Finnish military junior college (1993–2001)

Maanpuolustusopisto (MpO, 'National Defence Institute') was a military institution of post-secondary vocational education of the Finnish Defence Forces, located in Lappeenranta. The school had a separate program for training warrant officers "vocationally" such that they would graduate as Second Lieutenants (vänrikki) without going to the national military academy's Cadet School.

In 2001, the school was renamed and repurposed as the Army Academy (Maasotakoulu). The successor institution provides the branch-specific education of all army cadets of the National Defence University as part of their undergraduate studies and trains the NCO corps of the Finnish Army.

The last cohorts from the school were quickly promoted to luutnantti.

==History==
The origin of the school was in the career non-commissioned officers' school (Kanta-aliupseerikoulu) of the Finnish Army. In 1974, however, professional NCOs (kanta-aliupseeri) were promoted to warrant officers called toimiupseeri (The Finnish word toimi refers to a specialist post) and the school became Päällystöopisto "Command School". Graduates would be promoted to staff sergeant (vääpeli), an NCO rank, but with suitable additional training, they had the possibility of reaching the lowest officer ranks.

In 1993, accordance with the general restructuring of the educational system, where similar postsecondary-level schools were recategorized as tertiary, the school was also renamed as Maanpuolustusopisto. The educational program 2.5 years and graduates were to be promoted directly to Second lieutenant (vänrikki), an officer rank.
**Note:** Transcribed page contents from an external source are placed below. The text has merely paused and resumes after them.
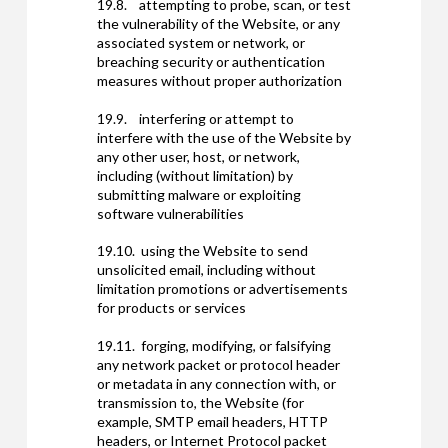
19.8. attempting to probe, scan, or test
the vulnerability of the Website, or any
associated system or network, or
breaching security or authentication
measures without proper authorization
19.9. interfering or attempt to
interfere with the use of the Website by
any other user, host, or network,
including (without limitation) by
submitting malware or exploiting
software vulnerabilities
19.10. using the Website to send
unsolicited email, including without
limitation promotions or advertisements
for products or services
19.11. forging, modifying, or falsifying
any network packet or protocol header
or metadata in any connection with, or
transmission to, the Website (for
example, SMTP email headers, HTTP
headers, or Internet Protocol packet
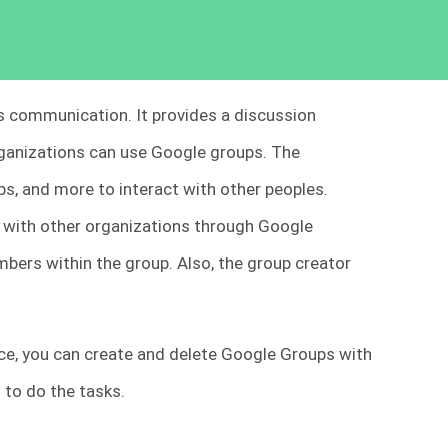
s communication. It provides a discussion
rganizations can use Google groups. The
ps, and more to interact with other peoples.
 with other organizations through Google
ers within the group. Also, the group creator
e, you can create and delete Google Groups with
to do the tasks.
The rank of the students was opistoupseerioppilas, which was equivalent to staff sergeant (ylikersantti), and they would be promoted to second lieutenant on graduation. The graduates could be promoted up to first lieutenant (yliluutnantti) and in later years, to captain (kapteeni). During peace-time, the warrant officers would act in duties ranging from training officer and platoon commander to company XO, in units training conscripts. The war time duty would be the XO of a company or the leader of a separate platoon.

The last course of the Maanpuolustusopisto graduated in 2003, and the warrant officer corps will be phased out via retirement. The last graduates will retire in 2037. Today, the warrant officers' careers have mainly surpassed the company level stage and they serve mostly in the various headquarter and staff positions as senior experts of their fields. Some of the warrant officers have taken the opportunity to take a degree in the National Defence University and continue their career as career officers. The duties of the warrant officers will be mostly taken over by the NCO corps.